The month of Bhadra seems appropriate to review Bhādrajā, SpectActors’ new play written and directed by Sudipto Chatterjee. Particularly drawn to the folk and rural ethos of Bengal, which has provided him with material for several earlier productions, Chatterjee now attempts an investigation into the roots of Bhadu worship, popular in large swathes of our westernmost districts and contiguous Jharkhand.
What he suggests in Bhādrajā subverts the generally positive colouring given to the festival as a possibly ancient fertility rite. Employing the objective device of a researcher conducting interviews, he implies that, far from a pre-feminist exclusively female Puja, it had its origins in fairly recent times when an exploitative Raja founded it to cover up his abuse of a local young maiden. This theme will not win Chatterjee any brownie points among traditionalists.
Bhādrajā slides back and forth from that Raja to his descendants now, and does not portray the latter in favourable light either. This results in an almost unidimensional class depiction, which tends to erase any complex human subtleties. It makes little sense, for instance, to show the present male scion in tiger makeup, for it merely gives our poor threatened tigers a bad name by association. Another dangerous anachronism occurs when actors smoke freely on stage: an artist criticizing oppression should realize his own oppression of forcing a health hazard on others.
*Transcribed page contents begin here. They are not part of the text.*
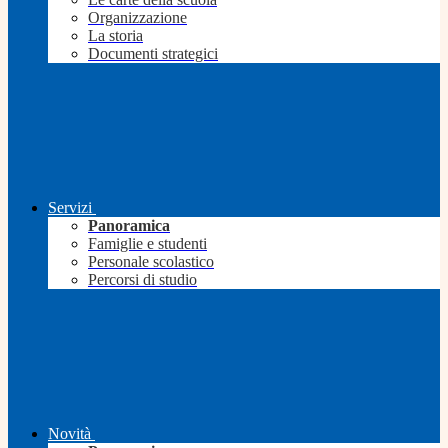
Organizzazione
La storia
Documenti strategici
Servizi
Panoramica
Famiglie e studenti
Personale scolastico
Percorsi di studio
Novità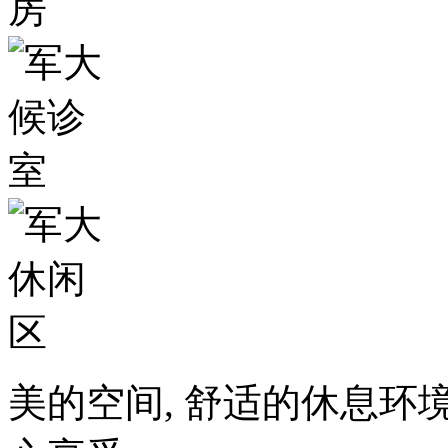
美的空间, 舒适的休息环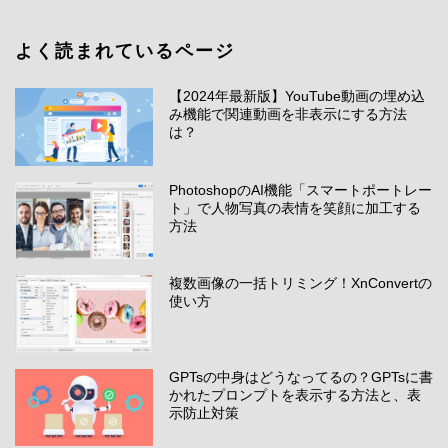
よく読まれているページ
【2024年最新版】YouTube動画の埋め込
み機能で関連動画を非表示にする方法
は？
PhotoshopのAI機能「スマートポートレー
ト」で人物写真の表情を笑顔に加工する
方法
複数画像の一括トリミング！XnConvertの
使い方
GPTsの中身はどうなってるの？GPTsに書
かれたプロンプトを表示する方法と、表
示防止対策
The cast does an excellent job of speaking the regional accent, singing, and the difficult ask of differentiating the multiple roles entrusted to them: Barun Ganguly as the probing scholar and Bhadu’s father, Sraman Chatterjee as Bhadu’s helpless lover and a curious old peasant, Angela Mondal as two generations of Bhadu and a maid today, Saumya Sengupta as the unscrupulous patriarchs of the royal family separated by centuries, and Arijita Mukherjee as the powerful matriarchs as well as Bhadu’s mother.
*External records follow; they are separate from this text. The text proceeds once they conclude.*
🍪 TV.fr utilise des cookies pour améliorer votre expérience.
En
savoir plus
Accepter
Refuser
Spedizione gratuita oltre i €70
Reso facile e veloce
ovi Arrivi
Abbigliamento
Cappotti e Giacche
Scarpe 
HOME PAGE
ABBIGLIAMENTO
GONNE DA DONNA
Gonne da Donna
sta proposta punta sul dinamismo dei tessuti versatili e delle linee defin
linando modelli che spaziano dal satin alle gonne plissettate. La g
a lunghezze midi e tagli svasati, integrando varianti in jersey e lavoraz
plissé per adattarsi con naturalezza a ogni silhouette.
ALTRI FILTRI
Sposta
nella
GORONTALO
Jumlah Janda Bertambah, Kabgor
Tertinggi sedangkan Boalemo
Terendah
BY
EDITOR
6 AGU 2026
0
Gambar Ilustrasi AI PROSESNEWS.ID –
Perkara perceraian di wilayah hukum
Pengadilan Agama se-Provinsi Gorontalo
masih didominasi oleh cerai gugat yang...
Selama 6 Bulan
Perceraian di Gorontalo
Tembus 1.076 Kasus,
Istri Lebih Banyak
Annesha Chakraborty and Sreejan Mukhopadhyay have designed innovative visuals. They display the scene locations by back projection of slides on a portable canvas frame (therefore the projector and its operator must move too), their images combining quasi-natural photographs with tribal iconographs using geometrical lines and patterns as in the triangulated figures in Warli art and similar paintings in Chhota Nagpur.